(Page images and extracted text)

-=-=-

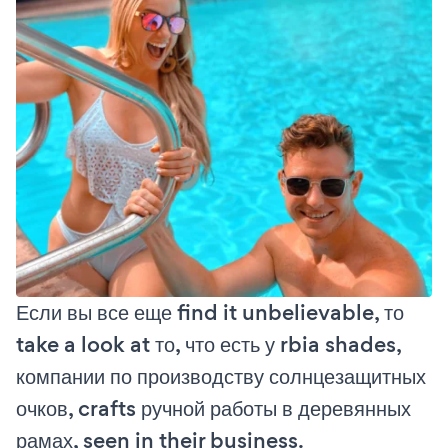
Если вы все еще find it unbelievable, то
take a look at то, что есть у rbia shades,
компании по производству солнцезащитных
очков, crafts ручной работы в деревянных
рамах, seen in their business.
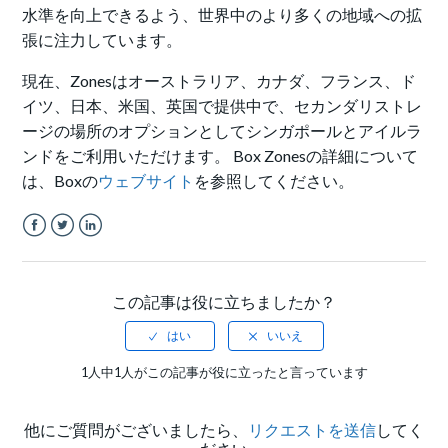
水準を向上できるよう、世界中のより多くの地域への拡
張に注力しています。
現在、Zonesはオーストラリア、カナダ、フランス、ド
イツ、日本、米国、英国で提供中で、セカンダリストレ
ージの場所のオプションとしてシンガポールとアイルラ
ンドをご利用いただけます。 Box Zonesの詳細について
は、Boxの
ウェブサイト
を参照してください。
Facebook
Twitter
LinkedIn
この記事は役に立ちましたか？
1人中1人がこの記事が役に立ったと言っています
他にご質問がございましたら、
リクエストを送信
してく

-=-=-

▸ **Work item**
Your answer must be the line holding "1人中1人がこの記事が役に立ったと言っています" plus every later line to the end of the records, copied exactly.

▸ **Solution to the exercise**
1人中1人がこの記事が役に立ったと言っています
他にご質問がございましたら、
リクエストを送信
してく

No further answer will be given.